The morphometric study performed to assess whether L. neotropica and L. viator could be morphologically distinguished in Locality A has shown an overlap in all shell features, except for the maximum length that may be greater in L. viator (Additional file 1: Table S1). However, no definitive conclusion on this potentially differing feature depending on growth can be reached through measurements obtained from specimens collected in nature. Unfortunately, the single absolute measurement of the shell which showed a statistical capacity for species differentiation was the shell spiral angle.

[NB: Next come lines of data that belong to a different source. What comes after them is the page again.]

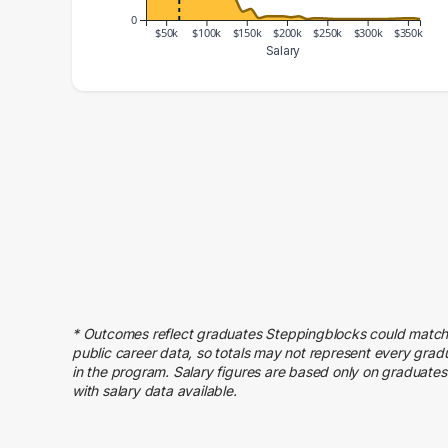
0
$50k
$100k
$150k
$200k
$250k
$300k
$350k
Salary
Salary Range
Number of Graduates
20000 – 30000
44
30000 – 40000
156
40000 – 50000
144
50000 – 60000
189
60000 – 70000
216
70000 – 80000
147
80000 – 90000
148
90000 – 100000
86
* Outcomes reflect graduates Steppingblocks could match
100000 – 110000
71
public career data, so totals may not represent every grad
110000 – 120000
46
in the program. Salary figures are based only on graduates
with salary data available.
120000 – 130000
28
130000 – 140000
24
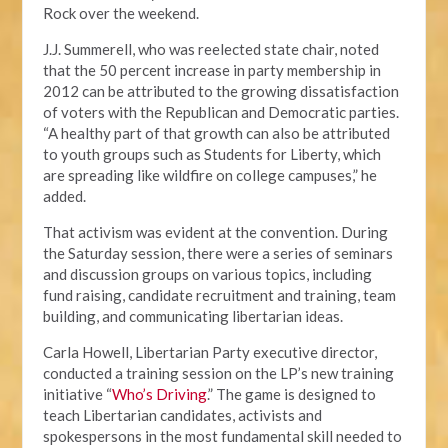
Rock over the weekend.
J.J. Summerell, who was reelected state chair, noted
that the 50 percent increase in party membership in
2012 can be attributed to the growing dissatisfaction
of voters with the Republican and Democratic parties.
“A healthy part of that growth can also be attributed
to youth groups such as Students for Liberty, which
are spreading like wildfire on college campuses,” he
added.
That activism was evident at the convention. During
the Saturday session, there were a series of seminars
and discussion groups on various topics, including
fund raising, candidate recruitment and training, team
building, and communicating libertarian ideas.
Carla Howell, Libertarian Party executive director,
conducted a training session on the LP’s new training
initiative “
Who’s Driving
.” The game is designed to
teach Libertarian candidates, activists and
spokespersons in the most fundamental skill needed to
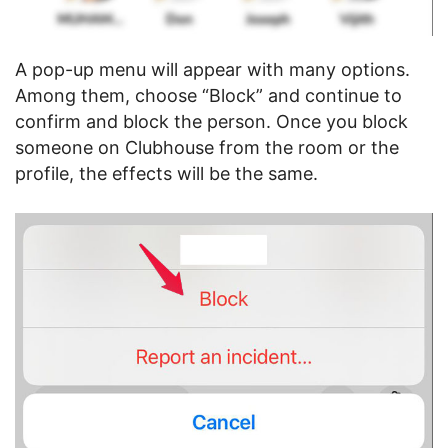
A pop-up menu will appear with many options.
Among them, choose “Block” and continue to
confirm and block the person. Once you block
someone on Clubhouse from the room or the
profile, the effects will be the same.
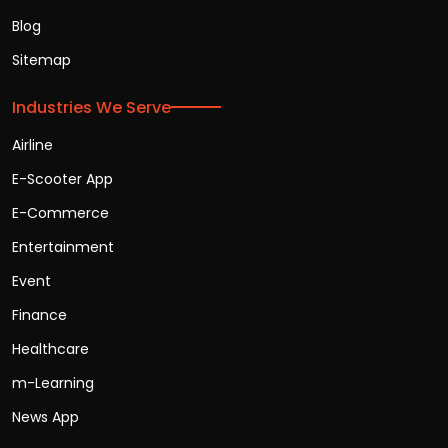
Blog
Sitemap
Industries We Serve
Airline
E-Scooter App
E-Commerce
Entertainment
Event
Finance
Healthcare
m-Learning
News App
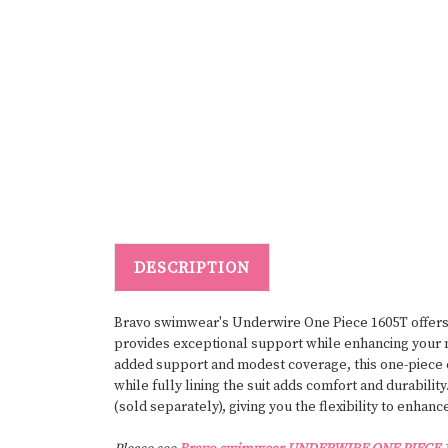
DESCRIPTION
Bravo swimwear's Underwire One Piece 1605T offers t
provides exceptional support while enhancing your na
added support and modest coverage, this one-piece en
while fully lining the suit adds comfort and durabili
(sold separately), giving you the flexibility to enhan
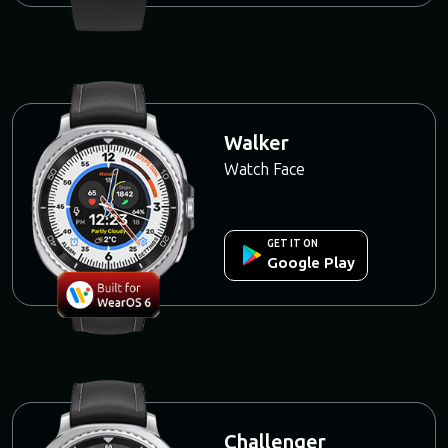
Walker
Watch Face
GET IT ON
Google Play
Challenger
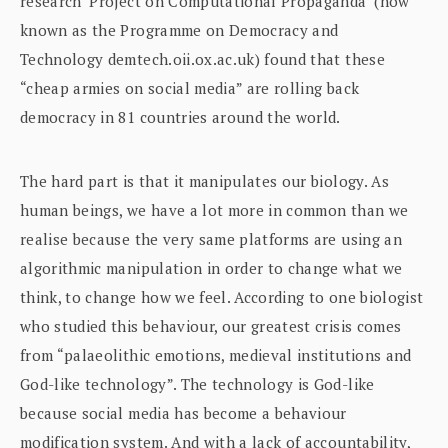
research ‘Project on Computational Propaganda’ (now
known as the Programme on Democracy and
Technology demtech.oii.ox.ac.uk) found that these
“cheap armies on social media” are rolling back
democracy in 81 countries around the world.
The hard part is that it manipulates our biology. As
human beings, we have a lot more in common than we
realise because the very same platforms are using an
algorithmic manipulation in order to change what we
think, to change how we feel. According to one biologist
who studied this behaviour, our greatest crisis comes
from “palaeolithic emotions, medieval institutions and
God-like technology”. The technology is God-like
because social media has become a behaviour
modification system. And with a lack of accountability,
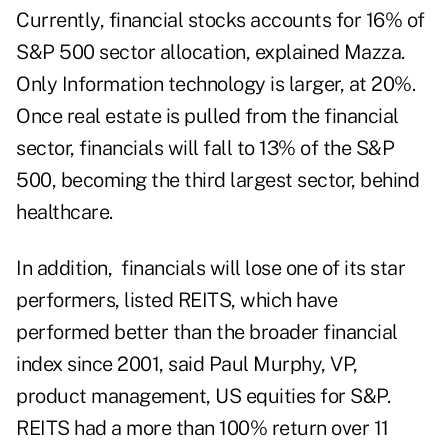
Currently, financial stocks accounts for 16% of
S&P 500 sector allocation, explained Mazza.
Only Information technology is larger, at 20%.
Once real estate is pulled from the financial
sector, financials will fall to 13% of the S&P
500, becoming the third largest sector, behind
healthcare.
In addition, financials will lose one of its star
performers, listed REITS, which have
performed better than the broader financial
index since 2001, said Paul Murphy, VP,
product management, US equities for S&P.
REITS had a more than 100% return over 11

Despite its usefulness for shell description, this angle is known to provide a useless marker for species differentiation because (i) there is no exact way to measure it [78] and (ii) it shows large intraspecific and even intrapopulational variability in lymnaeids [84]. The statistical analysis suggested that the three shell ratios might be helpful for species differentiation. However, regarding SL/SW, the existence of slender shells together with somewhat stouter ones was already emphasised in the type-locality of L. viator [91]. Concerning SL/AL and SL/LSL, ranges overlap completely and means are almost equal for both species (see Additional file 1: Table S1). Even using the combination of all shell parameters, the identification of a specimen is subject to a high risk of confusion, as shown by the results of the principal components analysis (see Fig. 8). The only species difference was the preputium/penis-sheath length ratio, close to 1 in L. neotropica vs close to 3 in L. viator. Unfortunately, obtaining this ratio needs a time-consuming anatomical dissection and malacological expertise which may not be available among public health responsibles working in the field. Moreover, a variability in this ratio of 1.1–3.9 in L. neotropica has been found throughout its geographical distribution [19, 82, 91, 92].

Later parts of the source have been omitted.